REQUIRED WORK: For the entries below, the expected answer is the line with "designed VoIP cabling infrastructure", the line with "phones, and scalable business phone", and every line between them, exactly as written, and nothing more.

RECORD EXCERPTS:
************

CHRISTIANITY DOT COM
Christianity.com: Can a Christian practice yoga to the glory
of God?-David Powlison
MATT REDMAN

************

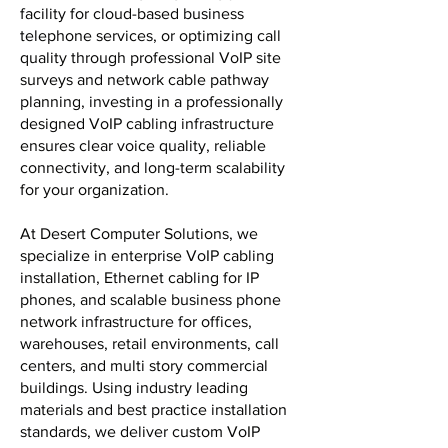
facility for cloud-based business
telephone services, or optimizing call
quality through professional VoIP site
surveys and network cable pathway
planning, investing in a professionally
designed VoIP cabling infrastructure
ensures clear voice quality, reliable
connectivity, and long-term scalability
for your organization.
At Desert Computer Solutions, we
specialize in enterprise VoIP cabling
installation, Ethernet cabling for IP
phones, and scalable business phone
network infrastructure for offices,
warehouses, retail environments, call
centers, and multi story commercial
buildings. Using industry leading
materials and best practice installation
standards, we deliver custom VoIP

************

RESULT FOR THIS EXERCISE:
designed VoIP cabling infrastructure
ensures clear voice quality, reliable
connectivity, and long-term scalability
for your organization.
At Desert Computer Solutions, we
specialize in enterprise VoIP cabling
installation, Ethernet cabling for IP
phones, and scalable business phone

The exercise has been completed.